So earlier this week I posted how my love of sports accidentally got me interested in science but what got me interested in DNA? Easy, comic books. No I'm not joking either. Growing up I loved sports but I was also a bit of a comic book nerd. My two dreams going up were to hit a home run in little league baseball (mission accomplished) and to become a comic book writer (mission not so accomplished as of yet). Why a comic book writer? Easy, I can't draw for shit but I was drawn to the way the authors could use a sparse amount of words, panels, and the visual effect to somehow richly develop characters and convey a powerful story of the human condition.
Yeah yeah, fan boy, we get it you love comic books, but how does this relate to you giving a rat's doodoo maker about DNA. Once again, easy, the X-Men. Now coming up I read most of the great comic book cannons: Alan Moore's Watchmen and From Hell, Neil Gaiman's The Sandman, and Frank Miller's Sin City. But X-Men was the first comic book that I ever laid eyes and hands upon in the old drugstore in town when my dad took me to the counter to get a sandwich and a soda. Now this may sound archaic to many but yes in fact many drugstores and stores had lunch counters in them and they could make a jam out Lime Rickey.

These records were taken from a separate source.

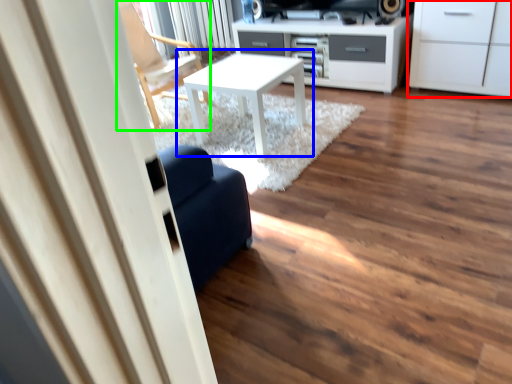 Question: Considering the real-world distances, which object is closest to cabinetry (highlighted by a red box)? table (highlighted by a blue box) or chair (highlighted by a green box).

Choices:
 (A) table
 (B) chair

Answer: (A) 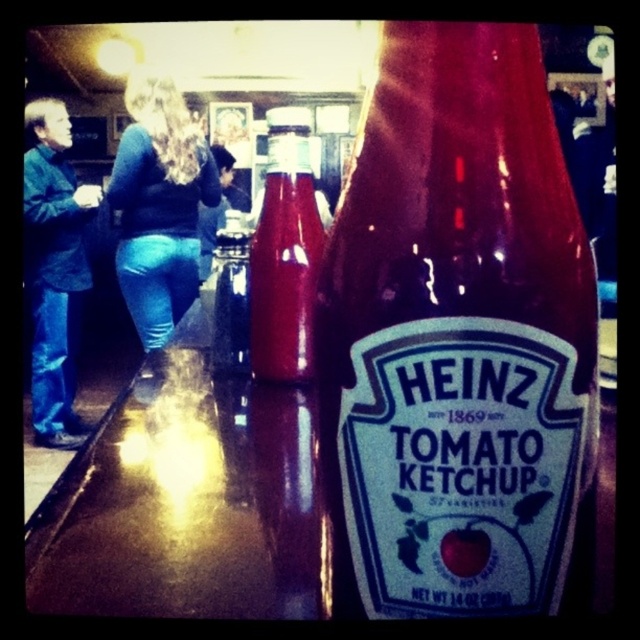 You are a customer at a restaurant counter. You see jeans at left and blue jeans at lower left. Which pair of jeans is closer to the left side of the counter?

The jeans at left is closer to the left side of the counter because it is positioned to the left of blue jeans at lower left.

Looking at this image, you are a photographer standing at a distance and want to capture the Heinz Tomato Ketchup bottle in focus. The camera you are using has a depth of field that can only sharply focus objects within 3 meters. Is the point at coordinates point (61, 374) within the camera focus range?

The distance of point (61, 374) from the camera is 3.45 meters, which is beyond the camera focus range of 3 meters. Therefore, the point at coordinates point (61, 374) will not be in focus.

You are a customer at a diner and you see a translucent glass bottle at center and blue jeans at lower left. Which object is larger in size?

The blue jeans at lower left are larger than the translucent glass bottle at center. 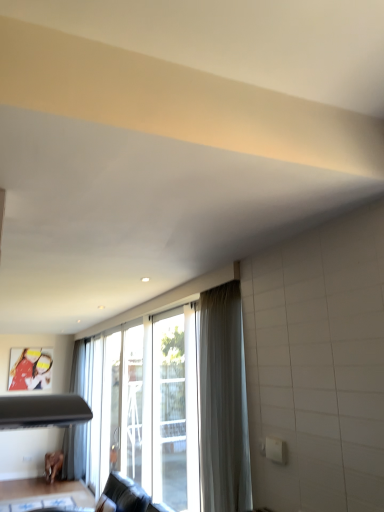 Question: Is white sheer curtain at center bigger than brown wooden table at lower left?

Choices:
 (A) no
 (B) yes

Answer: (B)

Question: From a real-world perspective, is white sheer curtain at center under brown wooden table at lower left?

Choices:
 (A) no
 (B) yes

Answer: (A)

Question: Is white sheer curtain at center aimed at brown wooden table at lower left?

Choices:
 (A) yes
 (B) no

Answer: (B)

Question: Does white sheer curtain at center appear on the left side of brown wooden table at lower left?

Choices:
 (A) yes
 (B) no

Answer: (B)

Question: From the image's perspective, is white sheer curtain at center located beneath brown wooden table at lower left?

Choices:
 (A) no
 (B) yes

Answer: (A)

Question: Is brown wooden table at lower left bigger or smaller than transparent glass screen door at center, the first screen door when ordered from right to left?

Choices:
 (A) small
 (B) big

Answer: (A)

Question: Considering the positions of brown wooden table at lower left and transparent glass screen door at center, marked as the second screen door in a back-to-front arrangement, in the image, is brown wooden table at lower left wider or thinner than transparent glass screen door at center, marked as the second screen door in a back-to-front arrangement,?

Choices:
 (A) thin
 (B) wide

Answer: (B)

Question: In the image, is brown wooden table at lower left on the left side or the right side of transparent glass screen door at center, the first screen door when ordered from right to left?

Choices:
 (A) right
 (B) left

Answer: (B)

Question: From the image's perspective, is brown wooden table at lower left located above or below transparent glass screen door at center, the 1th screen door viewed from the front?

Choices:
 (A) below
 (B) above

Answer: (A)

Question: Considering the positions of point (102, 394) and point (152, 392), is point (102, 394) closer or farther from the camera than point (152, 392)?

Choices:
 (A) closer
 (B) farther

Answer: (B)

Question: From the image's perspective, relative to transparent glass screen door at center, marked as the second screen door in a back-to-front arrangement, is clear glass screen door at center, arranged as the 2th screen door when viewed from the front, above or below?

Choices:
 (A) below
 (B) above

Answer: (A)

Question: From a real-world perspective, is clear glass screen door at center, arranged as the 2th screen door when viewed from the front, positioned above or below transparent glass screen door at center, arranged as the second screen door when viewed from the left?

Choices:
 (A) below
 (B) above

Answer: (A)

Question: Choose the correct answer: Is clear glass screen door at center, marked as the 1th screen door in a back-to-front arrangement, inside transparent glass screen door at center, the first screen door when ordered from right to left, or outside it?

Choices:
 (A) outside
 (B) inside

Answer: (A)

Question: From the image's perspective, relative to brown wooden table at lower left, is clear glass screen door at center, which is the first screen door in left-to-right order, above or below?

Choices:
 (A) above
 (B) below

Answer: (A)

Question: Visually, is clear glass screen door at center, arranged as the 2th screen door when viewed from the front, positioned to the left or to the right of brown wooden table at lower left?

Choices:
 (A) right
 (B) left

Answer: (A) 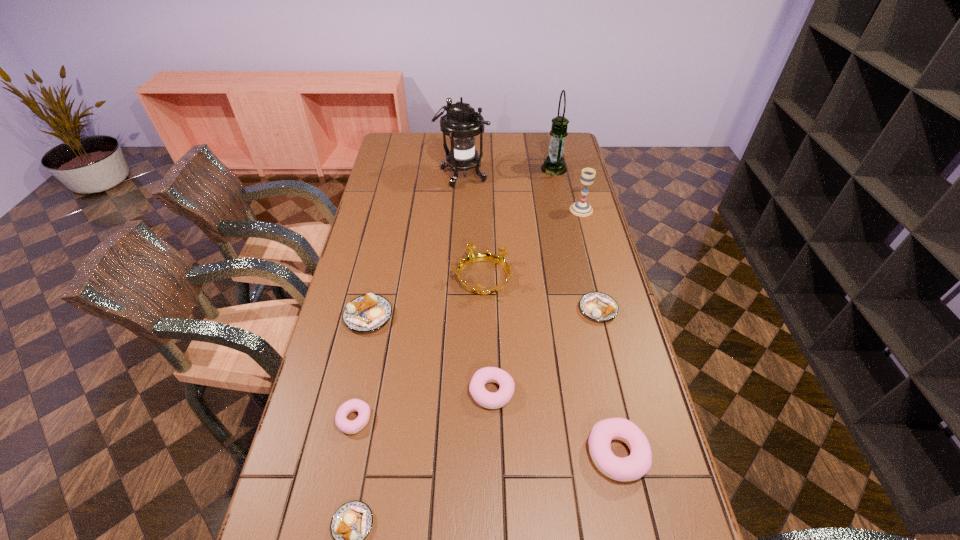 Image resolution: width=960 pixels, height=540 pixels. What are the coordinates of `pastry that can be found as the fifth closest to the green lantern` in the screenshot? It's located at (349, 427).

Find the location of a particular element. the second closest pink pastry to the chalice is located at coordinates (638, 463).

Find the location of `the closest pink pastry to the second pink pastry from left to right`. the closest pink pastry to the second pink pastry from left to right is located at coordinates (638, 463).

Identify which brown pastry is located as the second nearest to the rightmost pink pastry. Please provide its 2D coordinates. Your answer should be formatted as a tuple, i.e. [(x, y)], where the tuple contains the x and y coordinates of a point satisfying the conditions above.

[(351, 523)]

Identify which brown pastry is the nearest to the second biggest brown pastry. Please provide its 2D coordinates. Your answer should be formatted as a tuple, i.e. [(x, y)], where the tuple contains the x and y coordinates of a point satisfying the conditions above.

[(366, 313)]

Identify the location of vacant space that satisfies the following two spatial constraints: 1. on the side where the rightmost brown pastry emits light; 2. on the left side of the green lantern. (584, 309).

This screenshot has height=540, width=960. Identify the location of free space that satisfies the following two spatial constraints: 1. on the back side of the gray chalice; 2. on the right side of the rightmost pink pastry. (564, 210).

This screenshot has height=540, width=960. Identify the location of free spot that satisfies the following two spatial constraints: 1. on the side where the right lantern emits light; 2. on the left side of the third tallest object. (563, 210). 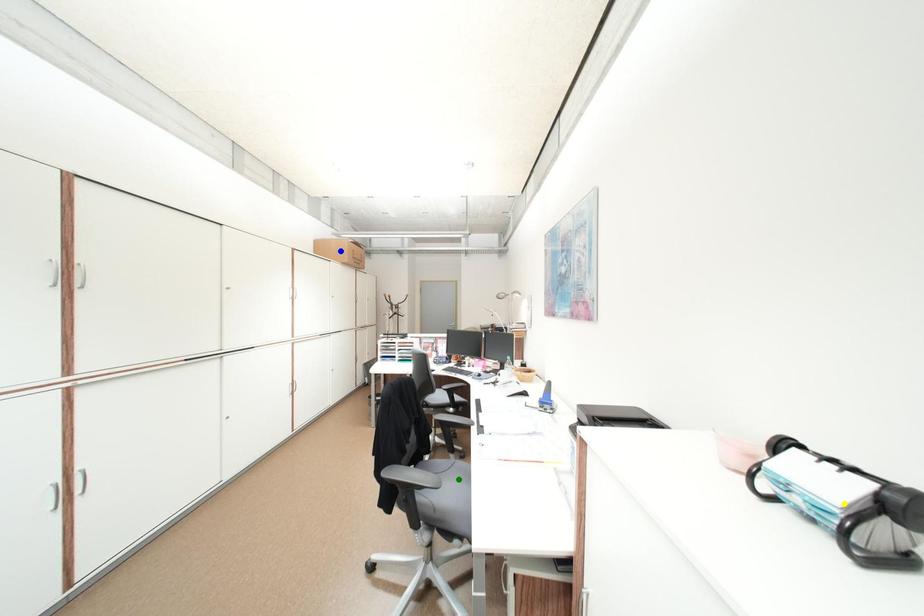 Order these from nearest to farthest:
blue point, yellow point, green point

1. yellow point
2. green point
3. blue point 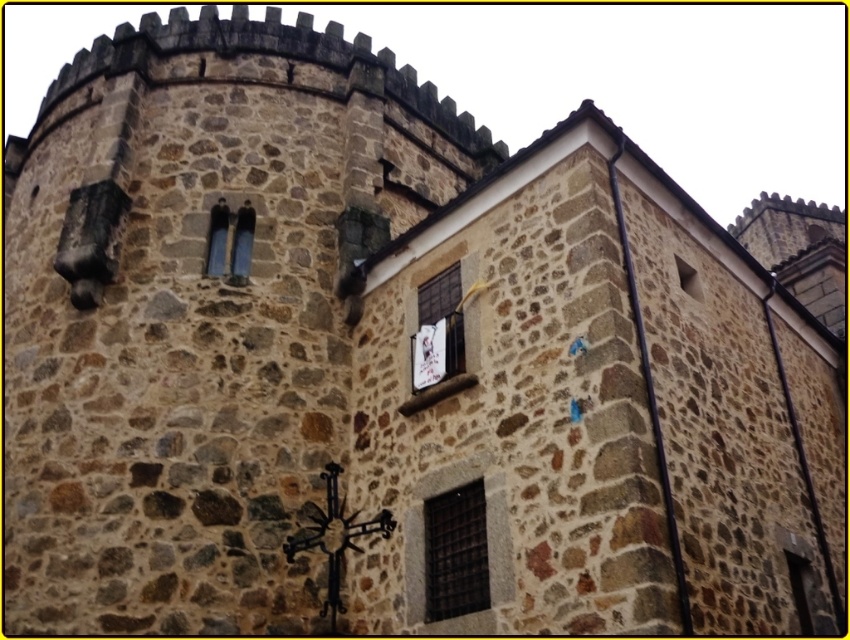 Is point (225, 259) farther from camera compared to point (684, 291)?

Yes, it is behind point (684, 291).

Does dark glass window at center left appear on the left side of clear glass window at upper right?

Indeed, dark glass window at center left is positioned on the left side of clear glass window at upper right.

What do you see at coordinates (231, 241) in the screenshot?
I see `dark glass window at center left` at bounding box center [231, 241].

Where is `dark glass window at center left`? dark glass window at center left is located at coordinates (231, 241).

Which is behind, point (456, 548) or point (690, 296)?

Positioned behind is point (690, 296).

Is dark gray metal grid at center taller than clear glass window at upper right?

Correct, dark gray metal grid at center is much taller as clear glass window at upper right.

Describe the element at coordinates (455, 552) in the screenshot. I see `dark gray metal grid at center` at that location.

The width and height of the screenshot is (850, 640). Find the location of `dark gray metal grid at center`. dark gray metal grid at center is located at coordinates (455, 552).

Which is below, white paper at center or dark glass window at center left?

white paper at center is lower down.

Is white paper at center positioned before dark glass window at center left?

Yes, it is.

Between point (420, 301) and point (217, 250), which one is positioned behind?

Positioned behind is point (217, 250).

Locate an element on the screen. This screenshot has width=850, height=640. white paper at center is located at coordinates (437, 330).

So the premise of the X-Men were a group of initially humans that were "mutants" who had special powers. Initially I was enamored by their special powers and how they coped with being different from everyone else. This is what struck a chord with me as I was really the only brown kid amongst a see of white and black. I was short, skinny, had a funny last name, and looking for a place to fit. Due to my early onset of myopia and constant requirement of glasses during my primary education years, I was initially drawn to the character of Cyclops.
He was bound to wear glasses forever but he had a cool power where he could in a less than polite manner fuck some stuff up with energy beams that were emitted from his eyes. I was fascinated with his mutant powers and was jealous how come I couldn't do that. Why didn't laser beams shoot out of my eyes when I took off my glasses?
Simple dummy: its fiction and you aren't a mutant. But I didn't know that, so I had to figure out what a mutant was so I consulted my all knowing oracle of knowledge, my grandmother's Funk & Wagnall's encyclopedia set. Now I couldn't find mutant in that volume but I found the term mutation, spawning further searches for genetics, DNA, Mendel, and reproduction. But this wasn't enough for me, I made my dad take me to the local library where I was able to get my grubby little hands on a dogeared copy of James Watson's The Double Helix, which piqued my interest in DNA.
From their I would go on to grab a biology textbook and learn about Avery, MacLeod, and McCarty providing evidence for DNA as the hereditary material in the cell, Meselson and Stahl showing semi-conservative replication, and how this young upstart Kary Mullis's PCR process would revolutionize biology.
So while I may never become a comic book writer, I'm eternally grateful for my childhood indulgence that lead me down the path that would eventually make me a scientist.